Tiger Woods had a solid round going until bogeys on his last three holes resulted in a three-over 73.

Tiger stumbles at finish

Through 15 holes Woods was rolling, boasting an even round with two birdies and two bogeys. Unfortunately for the 15-time major winner, his prospects for a solid BMW finish that could help him advance to the Tour Championship took a hit after a bogey-bogey-bogey finish left Woods with a three-over 73.

“Not the way I wanted to finish,” Woods said afterwards, “but the golf course is playing difficult for sure.”

The short game again plagued Woods, ranking 51st in sg/around-the-green and 50th in sg/putting. But the driving wasn’t much better, missing 8 of 14 fairways on the afternoon.

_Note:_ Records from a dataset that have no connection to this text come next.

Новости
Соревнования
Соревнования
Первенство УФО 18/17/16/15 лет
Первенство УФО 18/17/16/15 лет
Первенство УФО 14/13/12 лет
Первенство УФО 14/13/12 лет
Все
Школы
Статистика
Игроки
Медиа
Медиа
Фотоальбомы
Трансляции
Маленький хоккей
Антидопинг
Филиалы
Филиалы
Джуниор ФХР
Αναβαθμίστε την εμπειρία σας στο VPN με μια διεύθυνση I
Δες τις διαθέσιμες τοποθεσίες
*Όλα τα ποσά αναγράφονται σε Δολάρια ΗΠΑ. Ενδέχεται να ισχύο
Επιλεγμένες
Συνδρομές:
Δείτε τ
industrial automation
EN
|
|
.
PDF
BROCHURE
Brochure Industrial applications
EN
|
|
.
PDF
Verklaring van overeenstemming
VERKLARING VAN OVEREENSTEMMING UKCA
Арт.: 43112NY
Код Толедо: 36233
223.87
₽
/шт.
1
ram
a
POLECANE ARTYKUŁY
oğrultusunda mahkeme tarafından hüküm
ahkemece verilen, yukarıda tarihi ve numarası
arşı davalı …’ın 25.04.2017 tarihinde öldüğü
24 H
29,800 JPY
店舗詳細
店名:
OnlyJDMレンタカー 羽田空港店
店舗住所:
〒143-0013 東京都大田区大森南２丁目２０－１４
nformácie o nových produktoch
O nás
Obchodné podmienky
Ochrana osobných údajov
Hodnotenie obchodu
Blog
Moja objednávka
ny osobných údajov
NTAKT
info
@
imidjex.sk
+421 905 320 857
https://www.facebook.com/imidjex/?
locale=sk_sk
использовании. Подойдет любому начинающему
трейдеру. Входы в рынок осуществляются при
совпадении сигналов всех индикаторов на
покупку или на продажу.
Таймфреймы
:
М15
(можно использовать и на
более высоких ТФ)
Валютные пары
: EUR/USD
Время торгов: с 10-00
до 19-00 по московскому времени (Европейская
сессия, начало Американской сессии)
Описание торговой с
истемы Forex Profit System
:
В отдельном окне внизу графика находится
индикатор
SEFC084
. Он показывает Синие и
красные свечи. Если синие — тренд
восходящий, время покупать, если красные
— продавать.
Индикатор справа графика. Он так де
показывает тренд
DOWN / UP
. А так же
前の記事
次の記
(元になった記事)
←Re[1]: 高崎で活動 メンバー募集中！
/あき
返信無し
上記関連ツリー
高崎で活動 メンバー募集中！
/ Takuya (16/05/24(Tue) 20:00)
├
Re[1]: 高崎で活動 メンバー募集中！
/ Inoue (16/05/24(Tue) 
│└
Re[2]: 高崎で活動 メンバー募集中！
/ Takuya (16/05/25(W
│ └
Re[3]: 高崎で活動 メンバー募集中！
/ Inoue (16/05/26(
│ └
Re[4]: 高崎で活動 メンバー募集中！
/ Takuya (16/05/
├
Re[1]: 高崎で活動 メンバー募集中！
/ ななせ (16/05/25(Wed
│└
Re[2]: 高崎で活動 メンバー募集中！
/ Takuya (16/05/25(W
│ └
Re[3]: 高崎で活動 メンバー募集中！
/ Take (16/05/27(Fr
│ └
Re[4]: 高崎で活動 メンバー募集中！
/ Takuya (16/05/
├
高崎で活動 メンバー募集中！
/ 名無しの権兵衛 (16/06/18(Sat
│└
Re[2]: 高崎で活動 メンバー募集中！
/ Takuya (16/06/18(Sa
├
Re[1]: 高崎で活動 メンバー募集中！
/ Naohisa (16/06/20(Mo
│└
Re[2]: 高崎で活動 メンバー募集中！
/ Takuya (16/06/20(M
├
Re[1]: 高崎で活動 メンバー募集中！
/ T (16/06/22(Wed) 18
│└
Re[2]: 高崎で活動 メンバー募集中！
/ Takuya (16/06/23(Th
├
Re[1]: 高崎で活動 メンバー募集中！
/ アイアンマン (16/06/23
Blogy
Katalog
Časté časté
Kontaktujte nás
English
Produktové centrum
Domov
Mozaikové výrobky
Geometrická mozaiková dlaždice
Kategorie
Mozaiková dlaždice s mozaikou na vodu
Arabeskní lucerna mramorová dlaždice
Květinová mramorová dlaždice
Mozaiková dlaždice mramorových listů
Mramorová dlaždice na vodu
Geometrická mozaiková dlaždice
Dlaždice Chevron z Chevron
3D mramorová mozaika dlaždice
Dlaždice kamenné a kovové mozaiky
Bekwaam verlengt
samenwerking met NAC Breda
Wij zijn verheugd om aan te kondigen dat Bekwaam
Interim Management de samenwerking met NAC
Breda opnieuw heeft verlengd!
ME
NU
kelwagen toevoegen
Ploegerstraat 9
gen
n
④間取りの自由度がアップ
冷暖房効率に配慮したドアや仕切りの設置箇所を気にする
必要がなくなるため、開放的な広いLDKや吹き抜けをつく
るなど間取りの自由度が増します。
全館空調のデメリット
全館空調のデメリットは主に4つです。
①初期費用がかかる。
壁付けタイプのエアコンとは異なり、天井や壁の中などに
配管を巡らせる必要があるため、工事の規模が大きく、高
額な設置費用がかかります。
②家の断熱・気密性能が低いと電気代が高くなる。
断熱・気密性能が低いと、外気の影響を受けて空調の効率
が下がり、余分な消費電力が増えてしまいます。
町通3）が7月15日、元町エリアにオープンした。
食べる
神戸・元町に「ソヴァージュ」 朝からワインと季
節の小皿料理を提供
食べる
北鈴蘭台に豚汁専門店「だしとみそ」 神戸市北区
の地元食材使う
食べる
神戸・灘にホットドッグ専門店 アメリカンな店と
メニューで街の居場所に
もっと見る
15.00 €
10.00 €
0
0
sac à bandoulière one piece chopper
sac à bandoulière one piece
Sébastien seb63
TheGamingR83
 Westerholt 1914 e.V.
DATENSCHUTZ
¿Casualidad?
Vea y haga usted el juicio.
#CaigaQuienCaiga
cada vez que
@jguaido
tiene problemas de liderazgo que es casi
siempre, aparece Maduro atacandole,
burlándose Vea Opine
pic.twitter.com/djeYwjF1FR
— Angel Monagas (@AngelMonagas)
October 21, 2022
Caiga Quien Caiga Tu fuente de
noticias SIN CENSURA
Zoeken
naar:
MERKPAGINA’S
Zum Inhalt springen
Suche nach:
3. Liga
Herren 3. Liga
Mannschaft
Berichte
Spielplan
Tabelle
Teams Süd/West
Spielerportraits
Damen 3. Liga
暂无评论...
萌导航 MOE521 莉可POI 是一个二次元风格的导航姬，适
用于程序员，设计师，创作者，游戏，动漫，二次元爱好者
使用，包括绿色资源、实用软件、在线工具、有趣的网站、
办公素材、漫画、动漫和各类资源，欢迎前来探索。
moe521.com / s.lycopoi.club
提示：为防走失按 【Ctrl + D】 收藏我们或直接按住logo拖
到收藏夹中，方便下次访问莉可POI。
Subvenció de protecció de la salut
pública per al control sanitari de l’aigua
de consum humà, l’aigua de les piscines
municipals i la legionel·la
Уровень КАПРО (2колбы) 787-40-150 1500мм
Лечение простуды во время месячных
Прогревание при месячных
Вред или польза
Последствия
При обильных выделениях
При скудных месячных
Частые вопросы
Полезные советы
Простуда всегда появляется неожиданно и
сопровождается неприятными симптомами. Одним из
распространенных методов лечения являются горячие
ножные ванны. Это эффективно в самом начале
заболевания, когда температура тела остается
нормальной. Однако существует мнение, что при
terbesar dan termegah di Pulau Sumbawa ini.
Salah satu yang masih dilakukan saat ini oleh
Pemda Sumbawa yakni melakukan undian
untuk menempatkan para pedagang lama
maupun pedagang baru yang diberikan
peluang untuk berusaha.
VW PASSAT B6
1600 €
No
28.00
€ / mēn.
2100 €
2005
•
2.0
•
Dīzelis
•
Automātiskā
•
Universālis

Beginning the week at No. 57 in the FedEx Cup standings, Woods likely needs a T-4 finish or better to advance to the season-finale at East Lake next week. Again, he’s only six strokes back of the lead, but he’s also T-35. In short, he’ll need something special over the next three days to punch his Tour Championship ticket.

Finau, Woods speak on player protests

For the second straight day NBA players sat out playoff games in the wake of the police shooting of Jacob Blake on Sunday. Blake, a Black man, was shot seven times in Kenosha, Wis., as he attempted to enter a vehicle with his children in the car. Athletes from the MLB, NHL, MLS and professional tennis joined the NBA by sitting out their respective contests.

Following his rounds at Olympia Fields, Tony Finau said boycotting Thursday’s round was not on the table, but expressed his support for those striking.

“I understood the magnitude of what the NBA was doing and what they were boycotting for, and I know the PGA Tour is in full support of that, and again, it’s a conversation that’s uncomfortable, sensitive for our country, but if we’re not willing to have those, I don’t think we can move forward as a country,” Finau said. “I’m open to having a conversation with anybody on the issue, and again, I think we’re in full support of what the NBA has done.”

Woods also said he never thought about sitting. “No, I talked to the commissioner, and they were on board. Obviously he released his statement, and all the guys were on board,” Woods said. “So no, obviously there was talk about it because of obviously what happened, but we’re all on board, on the same page.”

On Thursday morning, the PGA Tour released a statement expressing their support for the social movements across the country.

“Sports have always had the power to inspire and unify,” a tour statement read, “and we remain hopeful that together, we will achieve change.”